# TASK
Under this line are the records; repeat exactly the lines starting at the one containing "Best Part of My Day" and ending at the one containing "Donor Stories", omitting pictures.

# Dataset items
====

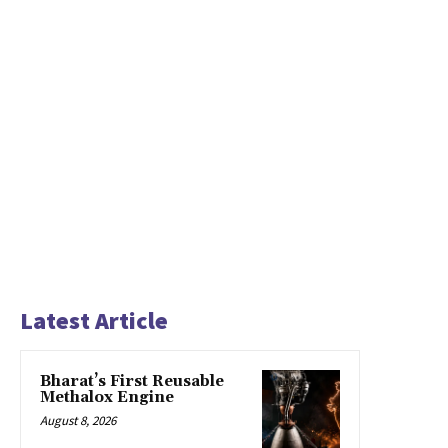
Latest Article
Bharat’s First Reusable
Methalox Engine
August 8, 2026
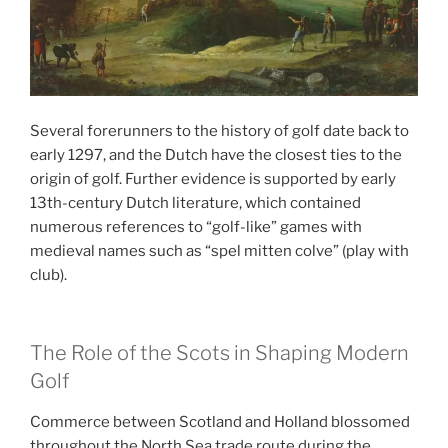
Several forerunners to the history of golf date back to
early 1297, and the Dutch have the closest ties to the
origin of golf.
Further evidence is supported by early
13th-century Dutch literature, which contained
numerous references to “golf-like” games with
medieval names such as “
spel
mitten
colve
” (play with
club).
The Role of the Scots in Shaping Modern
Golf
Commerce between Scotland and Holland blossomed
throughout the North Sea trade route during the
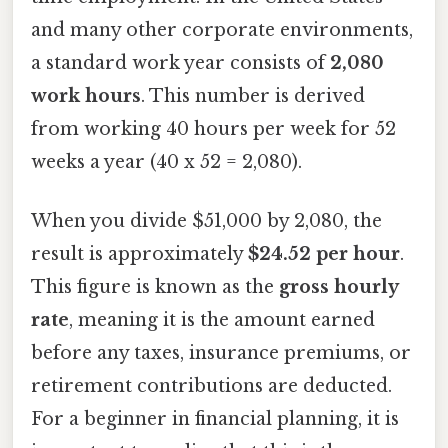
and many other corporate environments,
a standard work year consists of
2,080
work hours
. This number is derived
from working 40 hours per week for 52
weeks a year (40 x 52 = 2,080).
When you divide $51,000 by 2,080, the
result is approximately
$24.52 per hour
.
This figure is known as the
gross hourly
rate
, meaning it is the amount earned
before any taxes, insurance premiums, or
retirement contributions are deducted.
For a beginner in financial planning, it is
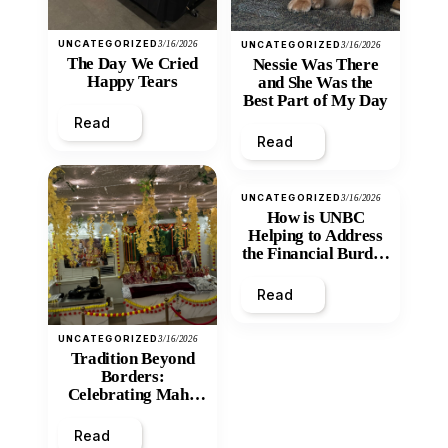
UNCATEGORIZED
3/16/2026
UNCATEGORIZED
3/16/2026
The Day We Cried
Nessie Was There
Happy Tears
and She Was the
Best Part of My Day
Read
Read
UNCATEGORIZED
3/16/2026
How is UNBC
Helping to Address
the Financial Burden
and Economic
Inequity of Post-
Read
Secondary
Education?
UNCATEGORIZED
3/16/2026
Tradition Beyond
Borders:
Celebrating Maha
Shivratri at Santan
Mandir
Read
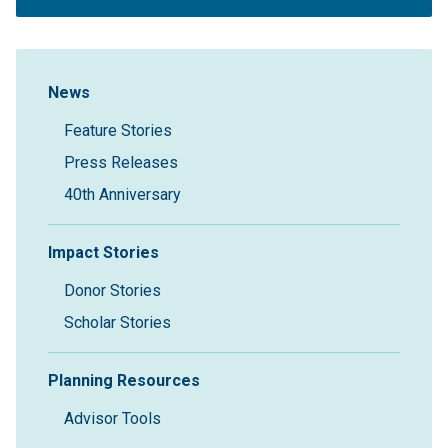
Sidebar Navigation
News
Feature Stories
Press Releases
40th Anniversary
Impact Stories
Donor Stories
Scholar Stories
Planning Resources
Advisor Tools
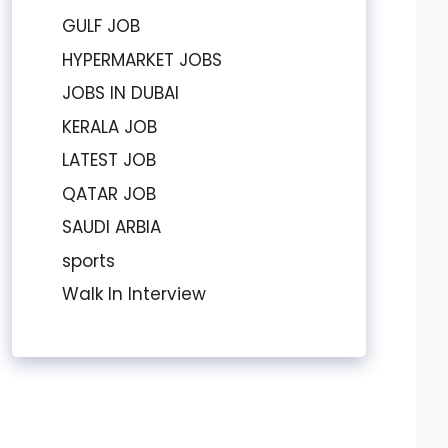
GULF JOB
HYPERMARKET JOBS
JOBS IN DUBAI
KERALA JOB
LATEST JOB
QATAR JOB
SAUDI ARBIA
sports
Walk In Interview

====

# TASK RESPONSE
Best Part of My Day
Read
Read
UNCATEGORIZED
3/16/2026
How is UNBC
Helping to Address
the Financial Burden
and Economic
Inequity of Post-
Read
Secondary
Education?
UNCATEGORIZED
3/16/2026
Tradition Beyond
Borders:
Celebrating Maha
Shivratri at Santan
Mandir
Read
Sidebar Navigation
News
Feature Stories
Press Releases
40th Anniversary
Impact Stories
Donor Stories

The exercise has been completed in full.